- YOUR TASK
Pictures excluded, return every entry exactly, please.

- RECORD EXCERPTS

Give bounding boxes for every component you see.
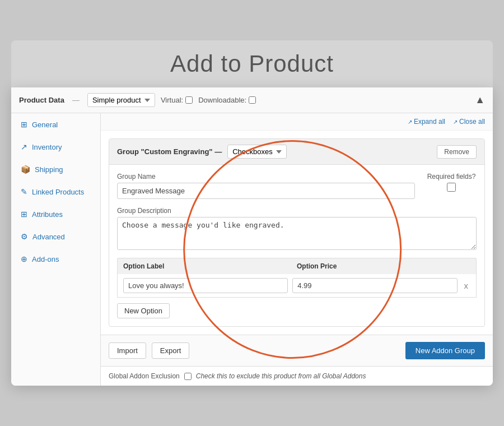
delete-option-button[interactable]: x — [462, 280, 471, 291]
option-label-header: Option Label — [123, 262, 297, 270]
collapse-button[interactable]: ▲ — [475, 94, 485, 106]
option-price-input[interactable] — [292, 278, 457, 293]
group-name-label: Group Name — [117, 173, 415, 180]
inventory-icon: ↗ — [21, 142, 27, 151]
product-data-bar: Product Data — Simple product Virtual: D… — [11, 87, 493, 113]
global-addon-label: Global Addon Exclusion — [109, 372, 180, 380]
export-button[interactable]: Export — [152, 342, 190, 359]
group-name-input[interactable] — [117, 183, 415, 199]
shipping-icon: 📦 — [21, 165, 30, 174]
sidebar-item-advanced[interactable]: ⚙ Advanced — [11, 225, 100, 248]
group-name-row: Group Name Required fields? — [117, 173, 477, 199]
downloadable-label: Downloadable: — [198, 96, 256, 104]
global-addon-bar: Global Addon Exclusion Check this to exc… — [101, 366, 493, 386]
sidebar-item-general[interactable]: ⊞ General — [11, 113, 100, 136]
group-card: Group "Custom Engraving" — Checkboxes Re… — [109, 138, 485, 327]
global-addon-description: Check this to exclude this product from … — [196, 372, 366, 380]
new-addon-group-button[interactable]: New Addon Group — [405, 342, 485, 359]
group-description-field: Group Description — [117, 207, 477, 250]
addons-icon: ⊕ — [21, 254, 27, 263]
new-option-button[interactable]: New Option — [117, 303, 170, 318]
product-data-dash: — — [72, 96, 80, 104]
group-type-select[interactable]: Checkboxes — [227, 145, 287, 159]
page-title: Add to Product — [11, 40, 493, 87]
sidebar: ⊞ General ↗ Inventory 📦 Shipping ✎ Linke… — [11, 113, 101, 386]
remove-button[interactable]: Remove — [437, 145, 477, 159]
product-type-select[interactable]: Simple product — [87, 93, 155, 107]
required-label: Required fields? — [427, 173, 476, 180]
group-description-textarea[interactable] — [117, 217, 477, 250]
group-body: Group Name Required fields? Group Descri… — [109, 165, 484, 326]
advanced-icon: ⚙ — [21, 232, 28, 241]
general-icon: ⊞ — [21, 120, 27, 129]
expand-close-bar: ↗ Expand all ↗ Close all — [101, 113, 493, 131]
product-data-label: Product Data — [19, 96, 64, 104]
options-table-header: Option Label Option Price — [117, 258, 477, 274]
group-name-field: Group Name — [117, 173, 415, 199]
group-title: Group "Custom Engraving" — — [117, 147, 222, 156]
required-fields-group: Required fields? — [426, 173, 477, 192]
required-checkbox[interactable] — [447, 183, 456, 192]
sidebar-item-linked-products[interactable]: ✎ Linked Products — [11, 180, 100, 203]
footer-bar: Import Export New Addon Group — [101, 335, 493, 366]
global-addon-checkbox[interactable] — [184, 373, 192, 380]
main-area: ⊞ General ↗ Inventory 📦 Shipping ✎ Linke… — [11, 113, 493, 386]
sidebar-item-attributes[interactable]: ⊞ Attributes — [11, 203, 100, 225]
expand-all-link[interactable]: ↗ Expand all — [408, 118, 445, 126]
import-button[interactable]: Import — [109, 342, 146, 359]
sidebar-item-addons[interactable]: ⊕ Add-ons — [11, 248, 100, 270]
sidebar-item-shipping[interactable]: 📦 Shipping — [11, 158, 100, 180]
group-description-label: Group Description — [117, 207, 477, 215]
group-header: Group "Custom Engraving" — Checkboxes Re… — [109, 139, 484, 165]
content-panel: ↗ Expand all ↗ Close all Group "Custom E… — [101, 113, 493, 386]
option-price-header: Option Price — [297, 262, 470, 270]
virtual-checkbox[interactable] — [185, 96, 193, 104]
sidebar-item-inventory[interactable]: ↗ Inventory — [11, 136, 100, 158]
option-label-input[interactable] — [123, 278, 288, 293]
downloadable-checkbox[interactable] — [249, 96, 256, 104]
virtual-label: Virtual: — [161, 96, 193, 104]
table-row: x — [117, 274, 477, 298]
attributes-icon: ⊞ — [21, 210, 27, 219]
close-all-link[interactable]: ↗ Close all — [453, 118, 485, 126]
linked-products-icon: ✎ — [21, 187, 27, 196]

- RESULT
Give bounding boxes for every component you see.
delete-option-button[interactable]: x — [462, 280, 471, 291]
option-label-header: Option Label — [123, 262, 297, 270]
collapse-button[interactable]: ▲ — [475, 94, 485, 106]
option-price-input[interactable] — [292, 278, 457, 293]
group-name-label: Group Name — [117, 173, 415, 180]
inventory-icon: ↗ — [21, 142, 27, 151]
product-data-bar: Product Data — Simple product Virtual: D… — [11, 87, 493, 113]
global-addon-label: Global Addon Exclusion — [109, 372, 180, 380]
export-button[interactable]: Export — [152, 342, 190, 359]
group-name-input[interactable] — [117, 183, 415, 199]
shipping-icon: 📦 — [21, 165, 30, 174]
sidebar-item-advanced[interactable]: ⚙ Advanced — [11, 225, 100, 248]
group-name-row: Group Name Required fields? — [117, 173, 477, 199]
downloadable-label: Downloadable: — [198, 96, 256, 104]
global-addon-bar: Global Addon Exclusion Check this to exc… — [101, 366, 493, 386]
sidebar-item-general[interactable]: ⊞ General — [11, 113, 100, 136]
group-card: Group "Custom Engraving" — Checkboxes Re… — [109, 138, 485, 327]
global-addon-description: Check this to exclude this product from … — [196, 372, 366, 380]
new-addon-group-button[interactable]: New Addon Group — [405, 342, 485, 359]
group-description-field: Group Description — [117, 207, 477, 250]
addons-icon: ⊕ — [21, 254, 27, 263]
new-option-button[interactable]: New Option — [117, 303, 170, 318]
product-data-dash: — — [72, 96, 80, 104]
group-type-select[interactable]: Checkboxes — [227, 145, 287, 159]
page-title: Add to Product — [11, 40, 493, 87]
sidebar: ⊞ General ↗ Inventory 📦 Shipping ✎ Linke… — [11, 113, 101, 386]
remove-button[interactable]: Remove — [437, 145, 477, 159]
product-type-select[interactable]: Simple product — [87, 93, 155, 107]
required-label: Required fields? — [427, 173, 476, 180]
group-description-textarea[interactable] — [117, 217, 477, 250]
group-body: Group Name Required fields? Group Descri… — [109, 165, 484, 326]
advanced-icon: ⚙ — [21, 232, 28, 241]
general-icon: ⊞ — [21, 120, 27, 129]
expand-close-bar: ↗ Expand all ↗ Close all — [101, 113, 493, 131]
product-data-label: Product Data — [19, 96, 64, 104]
options-table-header: Option Label Option Price — [117, 258, 477, 274]
group-name-field: Group Name — [117, 173, 415, 199]
group-title: Group "Custom Engraving" — — [117, 147, 222, 156]
required-fields-group: Required fields? — [426, 173, 477, 192]
required-checkbox[interactable] — [447, 183, 456, 192]
sidebar-item-linked-products[interactable]: ✎ Linked Products — [11, 180, 100, 203]
footer-bar: Import Export New Addon Group — [101, 335, 493, 366]
global-addon-checkbox[interactable] — [184, 373, 192, 380]
main-area: ⊞ General ↗ Inventory 📦 Shipping ✎ Linke… — [11, 113, 493, 386]
sidebar-item-attributes[interactable]: ⊞ Attributes — [11, 203, 100, 225]
expand-all-link[interactable]: ↗ Expand all — [408, 118, 445, 126]
import-button[interactable]: Import — [109, 342, 146, 359]
sidebar-item-addons[interactable]: ⊕ Add-ons — [11, 248, 100, 270]
sidebar-item-shipping[interactable]: 📦 Shipping — [11, 158, 100, 180]
group-description-label: Group Description — [117, 207, 477, 215]
group-header: Group "Custom Engraving" — Checkboxes Re… — [109, 139, 484, 165]
content-panel: ↗ Expand all ↗ Close all Group "Custom E… — [101, 113, 493, 386]
option-price-header: Option Price — [297, 262, 470, 270]
virtual-checkbox[interactable] — [185, 96, 193, 104]
sidebar-item-inventory[interactable]: ↗ Inventory — [11, 136, 100, 158]
option-label-input[interactable] — [123, 278, 288, 293]
downloadable-checkbox[interactable] — [249, 96, 256, 104]
virtual-label: Virtual: — [161, 96, 193, 104]
table-row: x — [117, 274, 477, 298]
attributes-icon: ⊞ — [21, 210, 27, 219]
close-all-link[interactable]: ↗ Close all — [453, 118, 485, 126]
linked-products-icon: ✎ — [21, 187, 27, 196]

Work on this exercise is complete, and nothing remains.